To do a PSBT transaction you are going to need to place the file on your online box last time I checked, so it's not like you can avoid this. I did a number of test transactions on the testnet to practice the PSBT workflow and I think it was something like this:
0) Enable the "Enable PSBT Controls" checkbox
1) Go on the watch-only wallet and with Coin Control pick addresses as needed.
2) Click on "Create unsigned" and save .psbt file
3) Get this file into the airgap laptop and sign with the "File->Load PSBT from file..." GUI menu by clicking on "Sign Tx"
4) Save this now signed psbt file and move it back into watch-only laptop wallet
5) Load the file with "File->Load PSBT from file..." and click on "Broadcast Tx"
So as you can see, the psbt file is created on the online wallet already since step 1, so I don't understand why you claim " If you ever hand a PSBT to anything other than your offline box" since it's unavoidable, and I also do not understand what the other "bip32derivs=false or strip derivs first." thing does. If you could please elaborate and explain what this does and exact steps.
Confirmed, PSBTs can carry two kinds of wallet-structure data: per-key BIP32 derivation paths and a global xpubs map. Both aid signers, and both reveal account structure to anyone who sees the PSBT.
In Bitcoin Core, `walletcreatefundedpsbt` has a `bip32derivs` switch. It was default *false* in 0.19, and is default *true* by 22-23+. Set it to *false* on the watch-only box if you don't want derivation paths in the PSBT.
Derivation data on *outputs* lets a device verify the change address. If you omit it, you lose that automatic check, so verify change manually or use a fixed change address from your descriptor. Flow that matches your setup:
1). Create PSBT on the watch-only wallet with derivs off.
bitcoin-cli -rpcwallet=watch -named walletcreatefundedpsbt \
inputs='[]' outputs='{"bc1...":0.001}' options='{"add_inputs":true}' bip32derivs=false
2). Check it contains no xpubs or derivs:
bitcoin-cli decodepsbt "$PSBT" | grep -Ei 'xpub|bip32_derivs' # no hits
3). Move PSBT to the air-gapped wallet and sign:
SIGNED=$(bitcoin-cli -rpcwallet=airgap walletprocesspsbt "$PSBT" true | jq -r .psbt)
RAW=$(bitcoin-cli finalizepsbt "$SIGNED" true | jq -r .hex)
4). Broadcast only the raw hex from the online node:
bitcoin-cli sendrawtransaction "$RAW"
If I want to disable it, I need to create a new watch-only wallet again? Do I need to use that command or is there a way to do it without RPC? I have RPC disabled.

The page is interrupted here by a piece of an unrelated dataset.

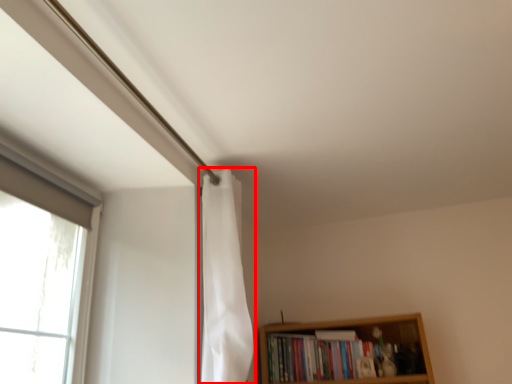 Question: From the image's perspective, what is the correct spatial relationship of shower curtain (annotated by the red box) in relation to book?

Choices:
 (A) above
 (B) below

Answer: (A)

So the way I understand it now is that this is irrelevant if you use Bitcoin Core/Knots for the whole process (node+wallet) and this is only useful if you use other wallets or hardware wallets? If so, then I guess it's safe to disable it. I mean, that guy said that this was disabled by default until 0.22. Why was it changed? I guess to avoid loss of funds for those that use devices with Bitcoin Core/Knots as a node?

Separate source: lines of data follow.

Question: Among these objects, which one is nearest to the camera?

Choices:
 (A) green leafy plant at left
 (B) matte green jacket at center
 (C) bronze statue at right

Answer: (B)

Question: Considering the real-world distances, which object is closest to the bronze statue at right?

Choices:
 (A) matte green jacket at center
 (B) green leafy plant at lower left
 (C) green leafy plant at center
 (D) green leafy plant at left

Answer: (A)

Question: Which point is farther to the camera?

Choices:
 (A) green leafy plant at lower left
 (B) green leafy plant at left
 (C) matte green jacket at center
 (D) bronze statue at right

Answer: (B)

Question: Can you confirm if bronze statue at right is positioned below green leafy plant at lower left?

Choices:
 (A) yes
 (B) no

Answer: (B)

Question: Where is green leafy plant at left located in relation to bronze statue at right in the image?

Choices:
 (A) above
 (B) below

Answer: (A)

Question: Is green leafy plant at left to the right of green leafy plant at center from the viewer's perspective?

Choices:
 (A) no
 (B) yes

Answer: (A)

If I disable it, then I just process as usual with the GUI with the usual workflow?
0) Enable the "Enable PSBT Controls" checkbox
1) Go on the watch-only wallet and with Coin Control pick addresses as needed.

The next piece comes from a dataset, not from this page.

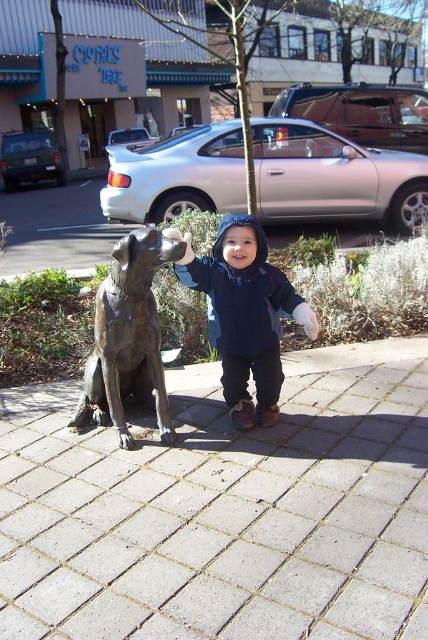 Based on the photo, you are standing at the front of the bronze statue at left and want to walk to the paved stone pavement at center. Which direction should you face to move towards it?

Since the paved stone pavement at center is closer to the viewer than the bronze statue at left, you should face towards the direction of the viewer to move towards the paved stone pavement at center.

You are standing at the point labeled point (107, 333) and want to walk to the point labeled point (261, 356). Which direction should you face to move towards your destination?

You should face north because point (261, 356) is behind point (107, 333). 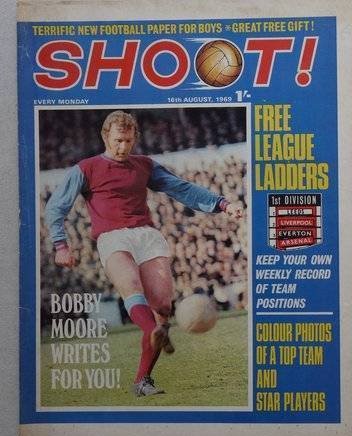 Identify the location of magazine fold staple. (19, 214).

2) Click on "Create unsigned" and save .psbt file
3) Get this file into the airgap laptop and sign with the "File->Load PSBT from file..." GUI menu by clicking on "Sign Tx"
4) Save this now signed psbt file and move it back into watch-only laptop wallet
5) Load the file with "File->Load PSBT from file..." and click on "Broadcast Tx"
So assuming disabling this does not screw anything up, the "(change)" notice should be there. But just to triple check, how can I know that I own the change address on the airgap laptop given that that address was not generated yet? I remember there was a command for this I think.
Btw, on a theoretical attack were someone steals your PSBT file, what is exactly leaked? Like what could they do with it? with and without the bip32 enabled, to see the difference. Like, they could bruteforce any keys on your wallet? or only the addresses involved on the PSBT transaction? etc.